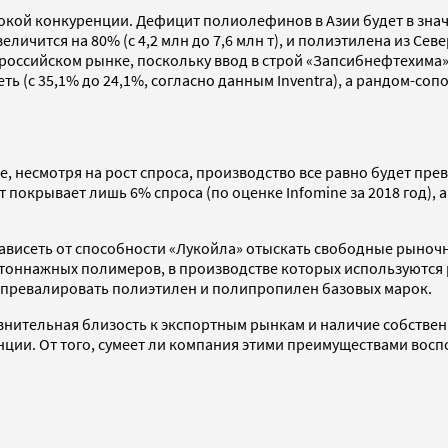
ысокой конкуренции. Дефицит полиолефинов в Азии будет в зн
величится на 80% (с 4,2 млн до 7,6 млн т), и полиэтилена из Се
 на российском рынке, поскольку ввод в строй «Запсибнефтехи
еть (с 35,1% до 24,1%, согласно данным Inventra), а рандом-с
е, несмотря на рост спроса, производство все равно будет пре
орт покрывает лишь 6% спроса (по оценке Infomine за 2018 год
 зависеть от способности «Лукойла» отыскать свободные рыно
отоннажных полимеров, в производстве которых используются
т превалировать полиэтилен и полипропилен базовых марок.
внительная близость к экспортным рынкам и наличие собственн
ии. От того, сумеет ли компания этими преимуществами воспол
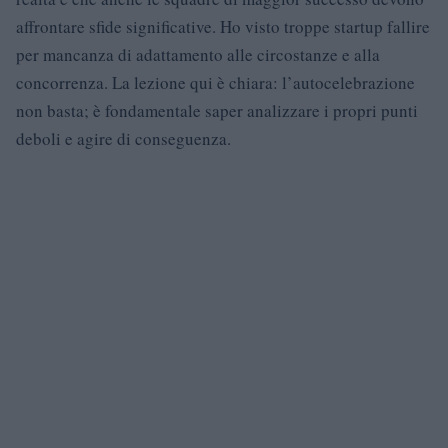
affrontare sfide significative. Ho visto troppe startup fallire
per mancanza di adattamento alle circostanze e alla
concorrenza. La lezione qui è chiara: l’autocelebrazione
non basta; è fondamentale saper analizzare i propri punti
deboli e agire di conseguenza.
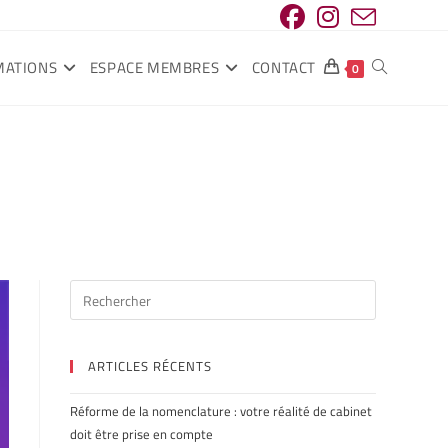
MATIONS
ESPACE MEMBRES
CONTACT
0
ARTICLES RÉCENTS
Réforme de la nomenclature : votre réalité de cabinet
doit être prise en compte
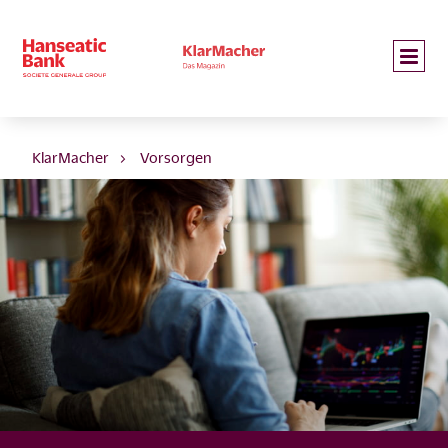
KlarMacher
Vorsorgen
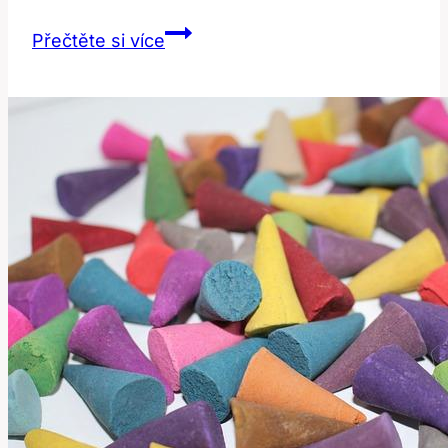
Carpenter:
Přečtěte si více
Co
Tento
Řemeslnický
Termín
Znamená?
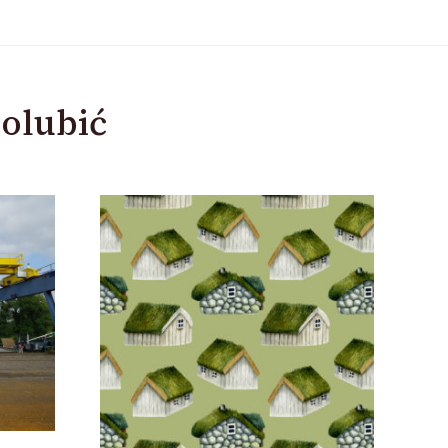
olubić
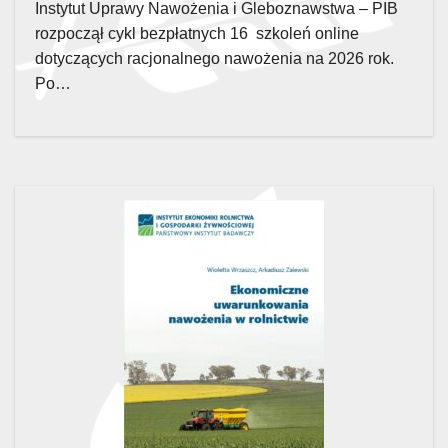
Instytut Uprawy Nawożenia i Gleboznawstwa – PIB
rozpoczął cykl bezpłatnych 16 szkoleń online
dotyczących racjonalnego nawożenia na 2026 rok.
Po…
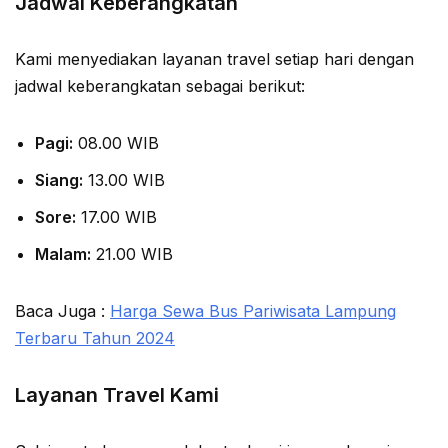
Jadwal Keberangkatan
Kami menyediakan layanan travel setiap hari dengan
jadwal keberangkatan sebagai berikut:
Pagi:
08.00 WIB
Siang:
13.00 WIB
Sore:
17.00 WIB
Malam:
21.00 WIB
Baca Juga :
Harga Sewa Bus Pariwisata Lampung
Terbaru Tahun 2024
Layanan Travel Kami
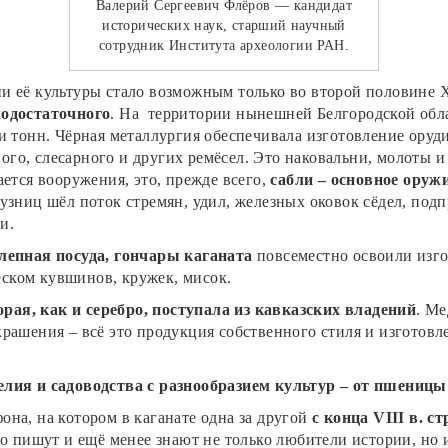
Валерий Сергеевич Флёров — кандидат
исторических наук, старший научный
сотрудник Института археологии РАН.
и её культуры стало возможным только во второй половине 
модостаточного
. На территории нынешней Белгородской обл
и тонн. Чёрная металлургия обеспечивала изготовление оруди
го, слесарного и других ремёсел. Это наковальни, молоты 
ается вооружения, это, прежде всего,
сабли – основное оруж
кузниц шёл поток стремян, удил, железных оковок сёдел, по
и.
 лепная посуда, гончары каганата
повсеместно освоили изг
ском кувшинов, кружек, мисок.
рая, как и серебро, поступала из кавказских владений
. Ме
рашения – всё это продукция собственного стиля и изготовл
елия и садоводства с разнообразием культур – от пшеницы
на, на котором в каганате одна за другой
с конца
VIII в. с
ло пишут и ещё менее знают не только любители истории, но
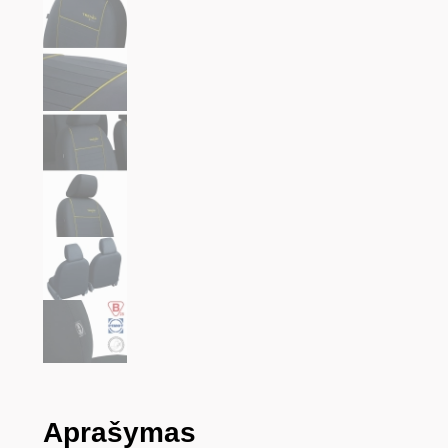
Aprašymas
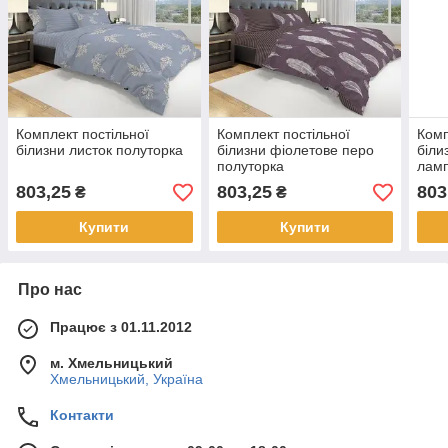
Комплект постільної
Комплект постільної
Комп
білизни листок полуторка
білизни фіолетове перо
біли
полуторка
ламп
803,25
803,25
803
₴
₴
Купити
Купити
Про нас
Працює з 01.11.2012
м. Хмельницький
Хмельницький, Україна
Контакти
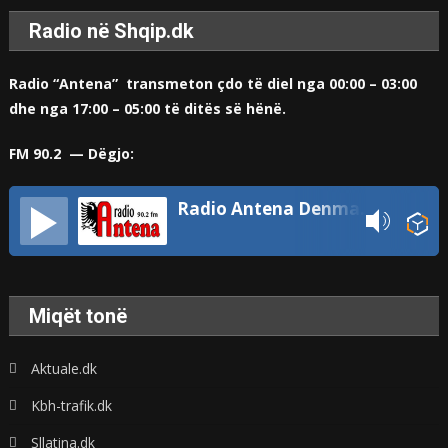
Radio në Shqip.dk
Radio “Antena” transmeton çdo të diel nga 00:00 – 03:00
dhe nga 17:00 – 05:00 të ditës së hënë.
FM 90.2 — Dëgjo:
Radio Antena Denmark
Miqët tonë
Aktuale.dk
Kbh-trafik.dk
Sllatina.dk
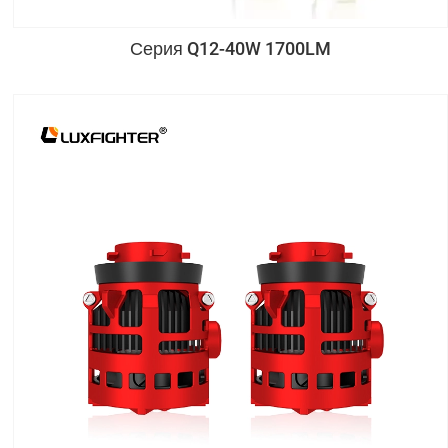
Серия Q12-40W 1700LM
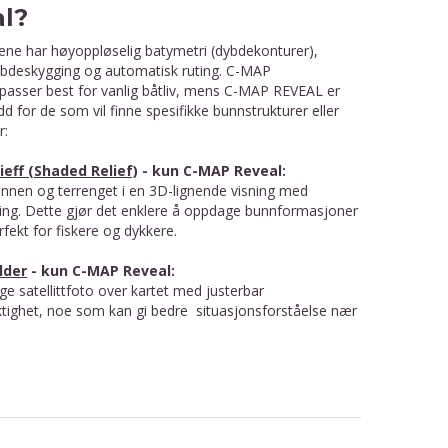
l?
ene har høyoppløselig batymetri (dybdekonturer),
dybdeskygging og automatisk ruting. C-MAP
asser best for vanlig båtliv, mens C-MAP REVEAL er
d for de som vil finne spesifikke bunnstrukturer eller
r:
ieff (Shaded Relief)
- kun C-MAP Reveal:
unnen og terrenget i en 3D-lignende visning med
ing. Dette gjør det enklere å oppdage bunnformasjoner
rfekt for fiskere og dykkere.
ilder
- kun C-MAP Reveal:
ge satellittfoto over kartet med justerbar
tighet, noe som kan gi bedre situasjonsforståelse nær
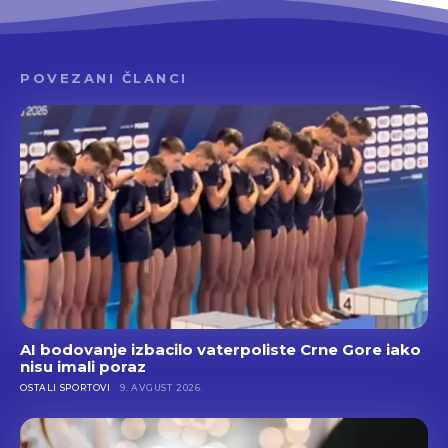
POVEZANI ČLANCI
AI bodovanje izbacilo vaterpoliste Crne Gore iako
nisu imali poraz
OSTALI SPORTOVI
9. AVGUST 2026.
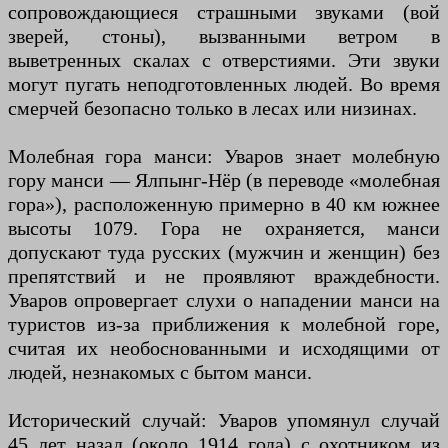
сопровождающиеся страшными звуками (вой
зверей, стоны), вызванными ветром в
выветренных скалах с отверстиями. Эти звуки
могут пугать неподготовленных людей. Во время
смерчей безопасно только в лесах или низинах.
Молебная гора манси: Уваров знает молебную
гору манси — Ялпынг-Нёр (в переводе «молебная
гора»), расположенную примерно в 40 км южнее
высоты 1079. Гора не охраняется, манси
допускают туда русских (мужчин и женщин) без
препятствий и не проявляют враждебности.
Уваров опровергает слухи о нападении манси на
туристов из-за приближения к молебной горе,
считая их необоснованными и исходящими от
людей, незнакомых с бытом манси.
Исторический случай: Уваров упомянул случай
45 лет назад (около 1914 года) с охотником из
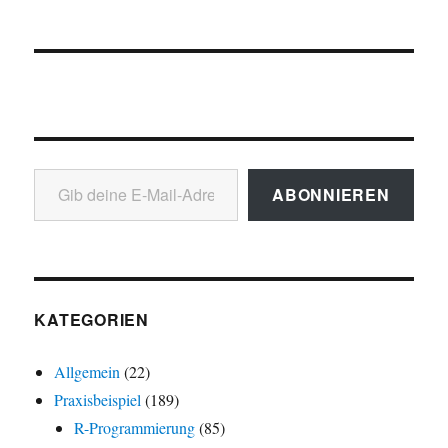
Gib deine E-Mail-Adresse ein ...
ABONNIEREN
KATEGORIEN
Allgemein
(22)
Praxisbeispiel
(189)
R-Programmierung
(85)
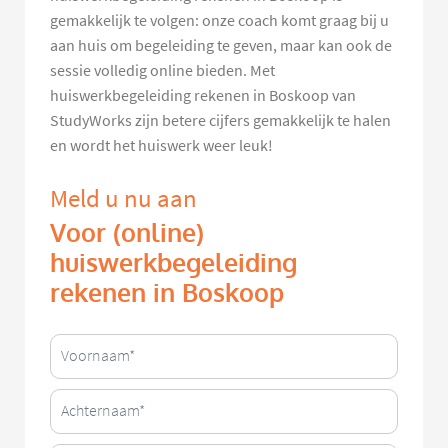
gemakkelijk te volgen: onze coach komt graag bij u
aan huis om begeleiding te geven, maar kan ook de
sessie volledig online bieden. Met
huiswerkbegeleiding rekenen in Boskoop van
StudyWorks zijn betere cijfers gemakkelijk te halen
en wordt het huiswerk weer leuk!
Meld u nu aan
Voor (online)
huiswerkbegeleiding
rekenen in Boskoop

┄┄┄┄┄┄

HOW TO COMPLETE THIS TASK: Find the number of lines in the records that include the word "Уваров". Write only that number.

WRITTEN SOLUTION: 3